Tam dalej to wszystko jest możliwe, ale ten obiekt, przy nabrzeżu, przy prawej krawędzi najbardziej przypomina mi kafar pływający.
Kalfatrowanie to uszczelnianie jednostek pływających (pakułami pakiem itp)
Po wbijaniu pali nie ma urobku , za to jest podczas pogłębiania i niezależnie jaką metodą to się robi , to te wały mogą być po tym , a dlaczego wały ? Urobek zawiera sporo wody i rozłożony równomiernie nie pozwolłby na wjazd z owym w to błoto . Po jakimś czasie woda odsączała się i można było dodawać następny . Tak podnoszono teren pod zabudowę nabrzeży , a kafary wbijały pale , w owym czasie drewniane by teren nie osuwał się .
Maszty , to typowe znaki nawigacyjne na tym szlaku wodnym umożliwiające żeglugę w nocy i budowano je na zakrętach . Drabiny , czy póżniej liny na bloczach umożliwiały zawieszenie światła.
Funkcję kabestanów wyjaśnia Max Kiesewetter w "DAWNO TEMU W NOWYM PORCIE" (chwała tłumaczom).
Cytat:
Między pierwszą i drugą kuchnią {na Westerpatte} znajdował się kielbank (dosł.: ławica do bragowania, czyli przechylania statku w celu jego uszczelnienia od spodu). Tutaj się kładło statki na boku, aby dostać się do części kadłuba będących zazwyczaj pod wodą dla przeprowadzenia koniecznych reperacji.

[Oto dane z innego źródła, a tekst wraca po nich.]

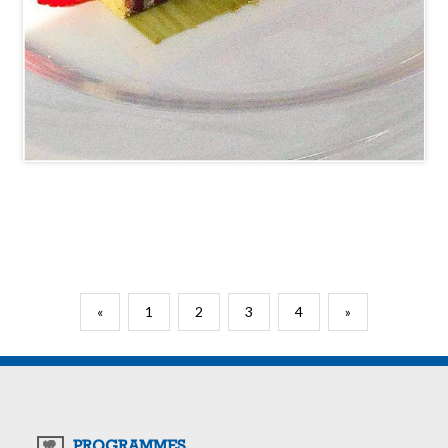
«
1
2
3
4
»
PROGRAMMES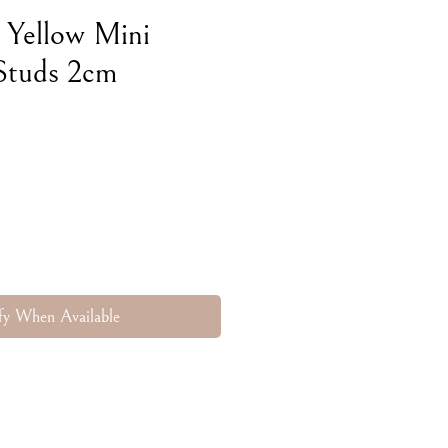
 Yellow Mini
Studs 2cm
e
fy When Available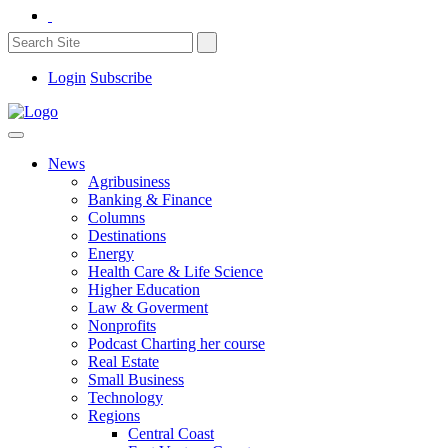
Login
Subscribe
News
Agribusiness
Banking & Finance
Columns
Destinations
Energy
Health Care & Life Science
Higher Education
Law & Goverment
Nonprofits
Podcast Charting her course
Real Estate
Small Business
Technology
Regions
Central Coast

W tym celu przywiązywano do masztów i rei statku liny, które następnie ściągano za pomocą stojących na lądzie wielkich drewnianych wind. By położyć statek całkowicie na boku, przemieszczano też balast na tę burtę, na której miał leżeć. Gdy już leżał na boku, cieśle najpierw usuwali ze szczelin pomiędzy deskami przegniły warg (mieszanka smoły i pakuł używana do uszczelniania poszycia kadłuba), następnie uszczelniali nowym wargiem, który natychmiast smołowano dla lepszej ochrony przed wpływami pogody. Cały ten proces nazywano "kalfatrowaniem", a kielbank porzucono dopiero wtedy, gdy upowszechniły się doki i wynaleziono slip (dosł. slip patentowy).
Kolejne pomoce naukowe w temacie słupa i kabestanów:
Dzięki wspólnemu wysiłkowi sporo dowiedzieliśmy się o kielbankach, ale to co sfotografował pan Kuhn
i drugi obiekt w porcie w Wisłoujściu
Nie mogły być stanowiskami do pochylania statków w celu remontu ich podwodnego poszycia.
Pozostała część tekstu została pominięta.